> WORK REQUIRED:
Copy every line of the data that contains the string "sociale".
━━━━━━━━━━
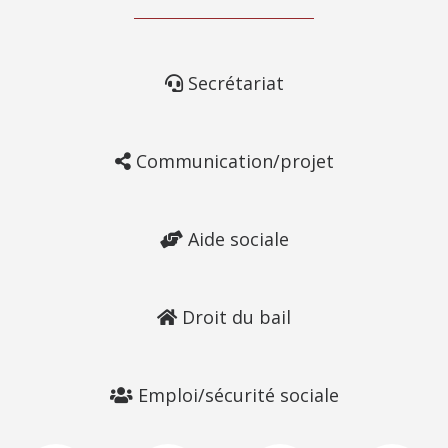
Secrétariat
Communication/projet
Aide sociale
Droit du bail
Emploi/sécurité sociale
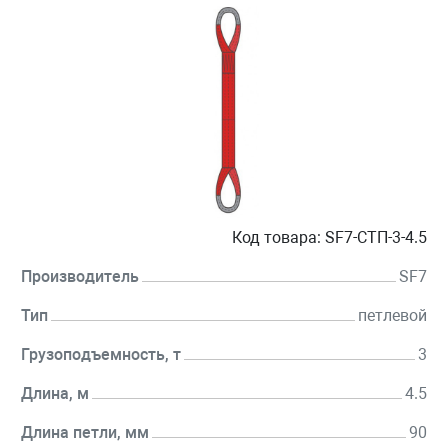
Код товара:
SF7-СТП-3-4.5
Производитель
SF7
Тип
петлевой
Грузоподъемность, т
3
Длина, м
4.5
Длина петли, мм
90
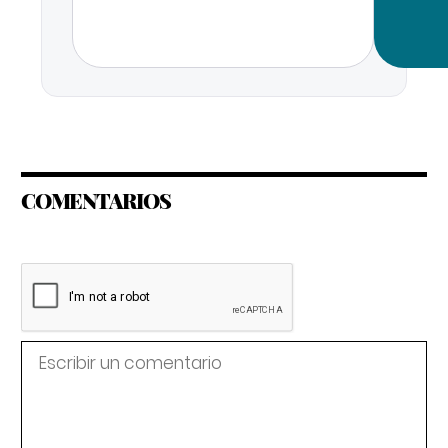
COMENTARIOS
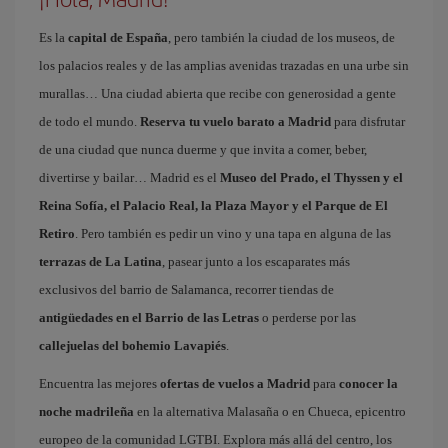
Es la
capital de España
, pero también la ciudad de los museos, de
los palacios reales y de las amplias avenidas trazadas en una urbe sin
murallas… Una ciudad abierta que recibe con generosidad a gente
de todo el mundo.
Reserva tu vuelo barato a Madrid
para disfrutar
de una ciudad que nunca duerme y que invita a comer, beber,
divertirse y bailar… Madrid es el
Museo del Prado, el Thyssen y el
Reina Sofía, el Palacio Real, la Plaza Mayor y el Parque de El
Retiro
. Pero también es pedir un vino y una tapa en alguna de las
terrazas de La Latina
, pasear junto a los escaparates más
exclusivos del barrio de Salamanca, recorrer tiendas de
antigüedades en el Barrio de las Letras
o perderse por las
callejuelas del bohemio Lavapiés
.
Encuentra las mejores
ofertas de vuelos a Madrid
para
conocer la
noche madrileña
en la alternativa Malasaña o en Chueca, epicentro
europeo de la comunidad LGTBI. Explora más allá del centro, los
━━━━━━━━━━
> FINISHED TASK:
Aide sociale
Emploi/sécurité sociale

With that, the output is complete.